## Task requirements
Scan the material below for "Mount", then return each line that contains it.

## Supplied records

--- START ---

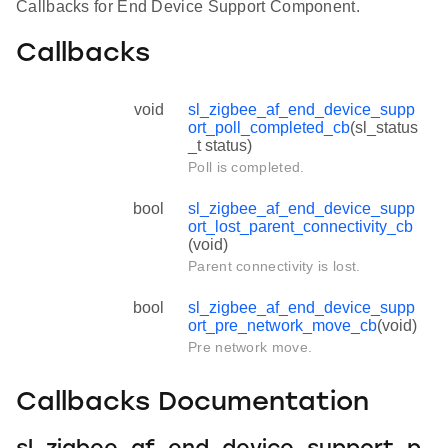
Callbacks for End Device Support Component.
Callbacks
void
sl_zigbee_af_end_device_supp
ort_poll_completed_cb
(sl_status
_t status)
Poll is completed.
bool
sl_zigbee_af_end_device_supp
ort_lost_parent_connectivity_cb
(void)
Parent connectivity is lost.
bool
sl_zigbee_af_end_device_supp
ort_pre_network_move_cb
(void)
Pre network move.
Callbacks Documentation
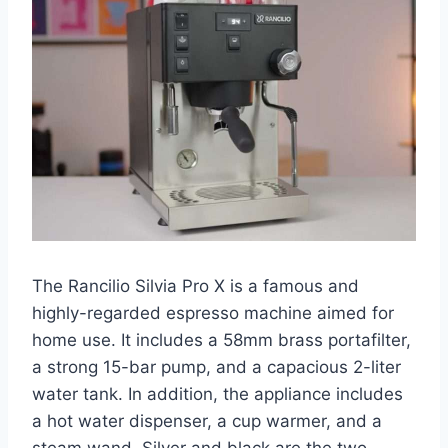
The Rancilio Silvia Pro X is a famous and
highly-regarded espresso machine aimed for
home use. It includes a 58mm brass portafilter,
a strong 15-bar pump, and a capacious 2-liter
water tank. In addition, the appliance includes
a hot water dispenser, a cup warmer, and a
steam wand. Silver and black are the two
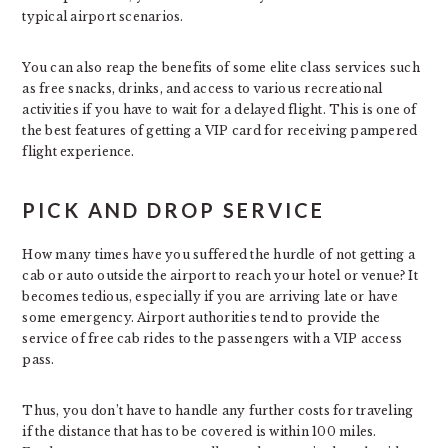
typical airport scenarios.
You can also reap the benefits of some elite class services such
as free snacks, drinks, and access to various recreational
activities if you have to wait for a delayed flight. This is one of
the best features of getting a VIP card for receiving pampered
flight experience.
PICK AND DROP SERVICE
How many times have you suffered the hurdle of not getting a
cab or auto outside the airport to reach your hotel or venue? It
becomes tedious, especially if you are arriving late or have
some emergency. Airport authorities tend to provide the
service of free cab rides to the passengers with a VIP access
pass.
Thus, you don’t have to handle any further costs for traveling
if the distance that has to be covered is within 100 miles.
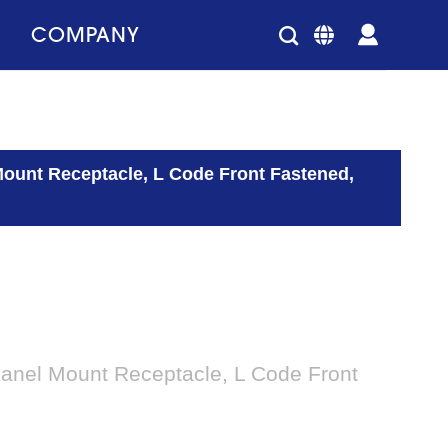
COMPANY
Mount Receptacle, L Code Front Fastened,
Panel Mount Receptacle, L Code Front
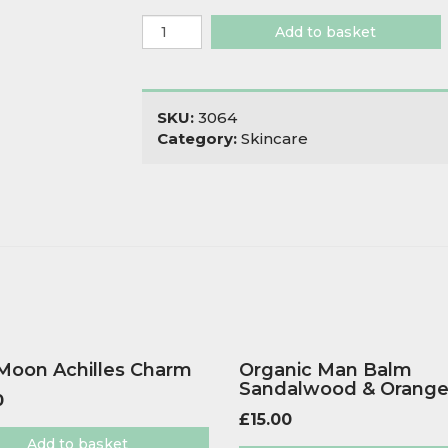
Little
Add to basket
Green
Cleansing
Oil
quantity
SKU:
3064
Category:
Skincare
 Moon Achilles Charm
Organic Man Balm
Sandalwood & Orang
0
£
15.00
Add to basket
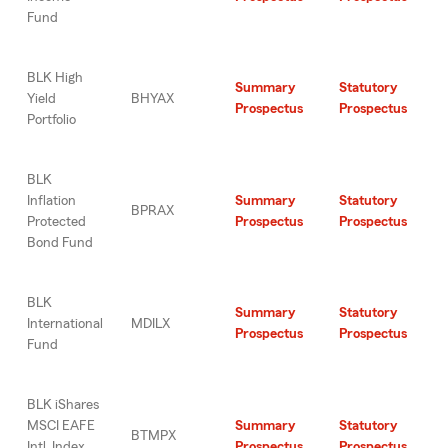
Fund
BLK High
Summary
Statutory
Yield
BHYAX
Prospectus
Prospectus
Portfolio
BLK
Inflation
Summary
Statutory
BPRAX
Protected
Prospectus
Prospectus
Bond Fund
BLK
Summary
Statutory
International
MDILX
Prospectus
Prospectus
Fund
BLK iShares
MSCI EAFE
Summary
Statutory
BTMPX
Intl. Index
Prospectus
Prospectus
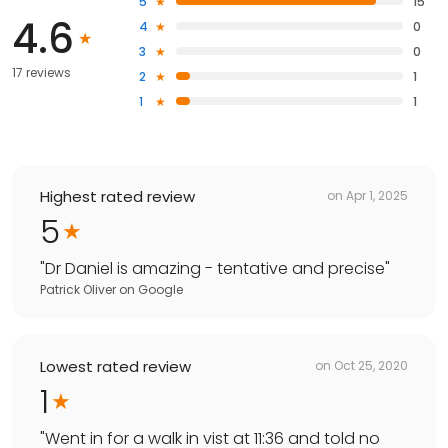
5
15
4.6
4
0
3
0
17 reviews
2
1
1
1
Highest rated review
on
Apr 1, 2025
5
"
Dr Daniel is amazing - tentative and precise
"
Patrick Oliver
on
Google
Lowest rated review
on
Oct 25, 2020
1
"
Went in for a walk in vist at 11:36 and told no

--- END ---

## Result of the task
Mount Receptacle, L Code Front Fastened,
Panel Mount Receptacle, L Code Front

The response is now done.